• SUPPLIED INFORMATION:
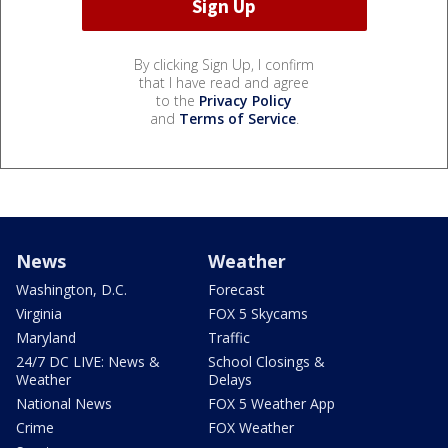
By clicking Sign Up, I confirm
that I have read and agree
to the
Privacy Policy
and
Terms of Service
.
News
Weather
Washington, D.C.
Forecast
Virginia
FOX 5 Skycams
Maryland
Traffic
24/7 DC LIVE: News &
School Closings &
Weather
Delays
National News
FOX 5 Weather App
Crime
FOX Weather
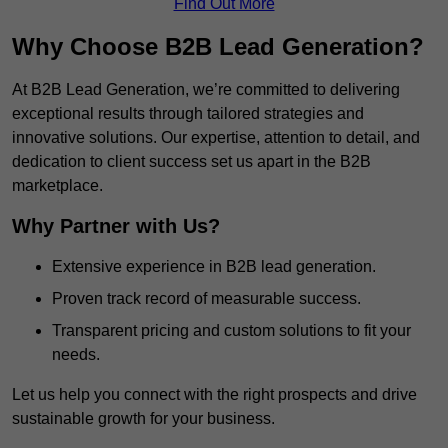
Find Out More
Why Choose B2B Lead Generation?
At B2B Lead Generation, we’re committed to delivering
exceptional results through tailored strategies and
innovative solutions. Our expertise, attention to detail, and
dedication to client success set us apart in the B2B
marketplace.
Why Partner with Us?
Extensive experience in B2B lead generation.
Proven track record of measurable success.
Transparent pricing and custom solutions to fit your
needs.
Let us help you connect with the right prospects and drive
sustainable growth for your business.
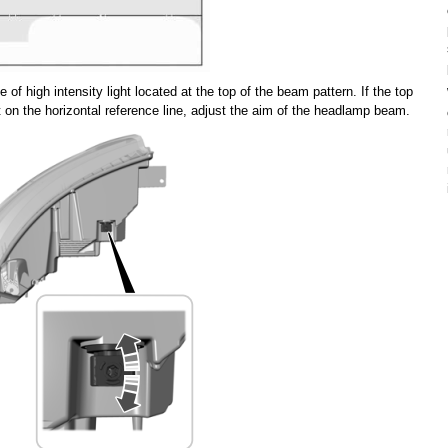
 of high intensity light located at the top of the beam pattern. If the top
not on the horizontal reference line, adjust the aim of the headlamp beam.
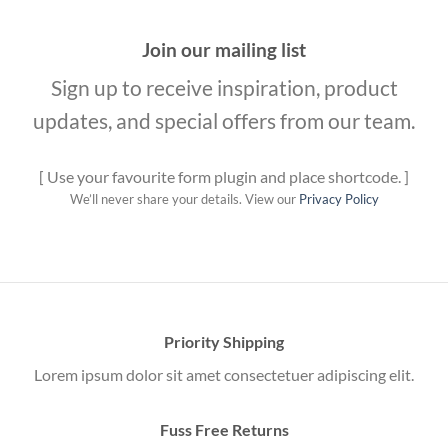
Join our mailing list
Sign up to receive inspiration, product
updates, and special offers from our team.
[ Use your favourite form plugin and place shortcode. ]
We’ll never share your details. View our
Privacy Policy
Priority Shipping
Lorem ipsum dolor sit amet consectetuer adipiscing elit.
Fuss Free Returns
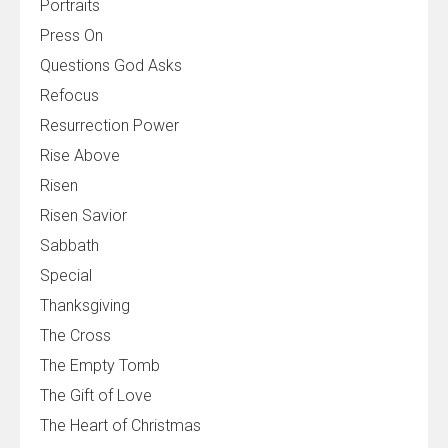
Portraits
Press On
Questions God Asks
Refocus
Resurrection Power
Rise Above
Risen
Risen Savior
Sabbath
Special
Thanksgiving
The Cross
The Empty Tomb
The Gift of Love
The Heart of Christmas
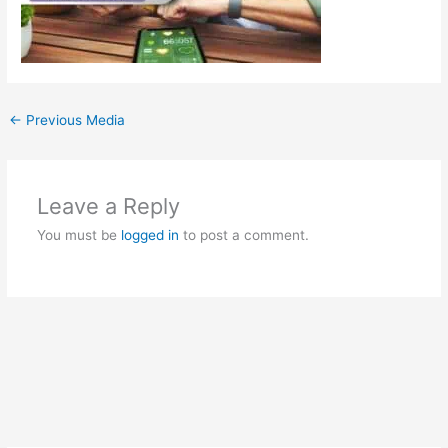
←
Previous Media
Leave a Reply
You must be
logged in
to post a comment.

• TO DO:
Output the listing above in full and exactly, with pictures excluded.

• RESPONSE TO THE EXERCISE:
By clicking Sign Up, I confirm
that I have read and agree
to the
Privacy Policy
and
Terms of Service
.
News
Weather
Washington, D.C.
Forecast
Virginia
FOX 5 Skycams
Maryland
Traffic
24/7 DC LIVE: News &
School Closings &
Weather
Delays
National News
FOX 5 Weather App
Crime
FOX Weather
Find Out More
Why Choose B2B Lead Generation?
At B2B Lead Generation, we’re committed to delivering
exceptional results through tailored strategies and
innovative solutions. Our expertise, attention to detail, and
dedication to client success set us apart in the B2B
marketplace.
Why Partner with Us?
Extensive experience in B2B lead generation.
Proven track record of measurable success.
Transparent pricing and custom solutions to fit your
needs.
Let us help you connect with the right prospects and drive
sustainable growth for your business.
 of high intensity light located at the top of the beam pattern. If the top
not on the horizontal reference line, adjust the aim of the headlamp beam.
Join our mailing list
Sign up to receive inspiration, product
updates, and special offers from our team.
[ Use your favourite form plugin and place shortcode. ]
We’ll never share your details. View our
Privacy Policy
Priority Shipping
Lorem ipsum dolor sit amet consectetuer adipiscing elit.
Fuss Free Returns
Portraits
Press On
Questions God Asks
Refocus
Resurrection Power
Rise Above
Risen
Risen Savior
Sabbath
Special
Thanksgiving
The Cross
The Empty Tomb
The Gift of Love
The Heart of Christmas
←
Previous Media
Leave a Reply
You must be
logged in
to post a comment.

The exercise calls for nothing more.